Ce beau roman commence, aux yeux du grand public, par la création du mouvement En marche !, pour arriver à ce « hold-up » presque parfait (parfait, si La République en marche remporte les législatives). Bien entendu, tout est mis en œuvre pour faire passer cette structure comme apolitique, proche du centre, ni de droite, ni de gauche, rassemblant la société civile (terme à la mode qui ne veut rien dire).

Et pourtant, lorsque le masque tombe, que le faux nez de Bayrou, les yeux de biche de NKM, la barbe de trois jours et le front dégarni d’Édouard Philippe, l’auréole de Sylvie Goulard, l’Européenne, s’effacent, vous vous retrouvez avec une maison sans fondations, composée d’un PS bis, pilotée par un « gentleman cambrioleur ».

Il suffisait de regarder le film documentaire sur TF1, « Macron, les coulisses d’une victoire », pour observer une réalité bien à gauche, avec des trotskistes – Daniel Cohn-Bendit et Romain Goupil – et des socialistes – Ismaël Emmelien, le directeur stratégique de la campagne, ex-conseiller de Nicolás Maduro, Stéphane Séjourné, chargé de la relation avec les élus, qui a pour fait d’armes le blocage de l’université de Poitiers lors de la lutte contre le CPE, Sibeth Ndiaye, la responsable presse, passée de l’UNEF au PS, Benjamin Griveaux, porte-parole, élu socialiste de Saône-et-Loire, etc.

Quant à François Bayrou, les épaules très basses, il laisse entrevoir un homme pour qui l’esprit de revanche a pris le pas sur sa conscience.

Emmanuel Macron est le parfait reflet de cette phrase terrible que j’ai relevée dans le livre d’Anne Fulda, Emmanuel Macron, un jeune homme si parfait, et que je vous livre in extenso : « Sous le sceau de l’anonymat, l’un de ses anciens camarades de l’ENA le note en tout cas : “Emmanuel a toujours eu des fidélités successives ou plutôt des infidélités successives.

Il ne renvoie pas l’ascenseur.
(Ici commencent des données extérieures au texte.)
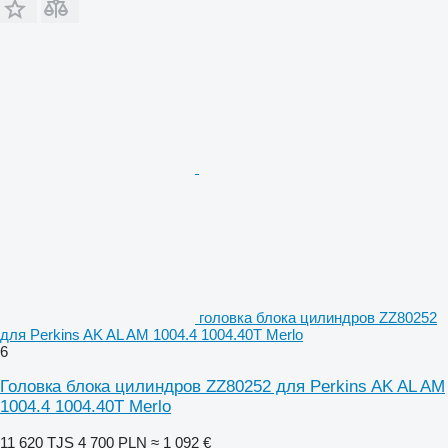
головка блока цилиндров ZZ80252
для Perkins AK AL AM 1004.4 1004.40T Merlo
6
Головка блока цилиндров ZZ80252 для Perkins AK AL AM
1004.4 1004.40T Merlo
11 620 TJS
4 700 PLN
≈ 1 092 €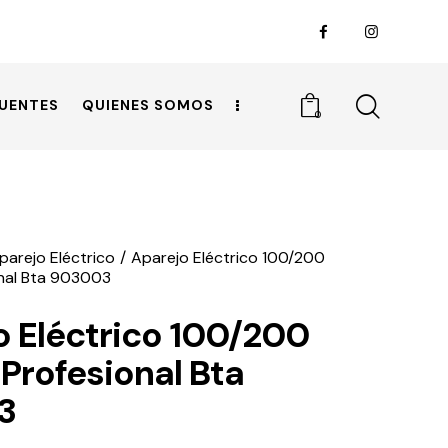
UENTES
QUIENES SOMOS
0
parejo Eléctrico
Aparejo Eléctrico 100/200
onal Bta 903003
o Eléctrico 100/200
Profesional Bta
3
Il se sert des gens. Mais ce qui est exceptionnel, c’est que les gens, souvent intelligents, le savent et se font quand même avoir…” »

Il est alors facile de comprendre que beaucoup d’électeurs se sont fait avoir par ce scénario machiavélique, qui a commencé avec le cabinet noir de Hollande à l’Élysée pour détruire les leaders de la droite, s’est poursuivi avec le roman « En marche » et s’est installé sur le climat de peur engendré par la gauche au sujet du FN.

Sans jamais aborder les problèmes de fond qui taraudent notre société, Macron a surfé sur la vague anti-Le Pen pour arriver sur la plage de l’Élysée.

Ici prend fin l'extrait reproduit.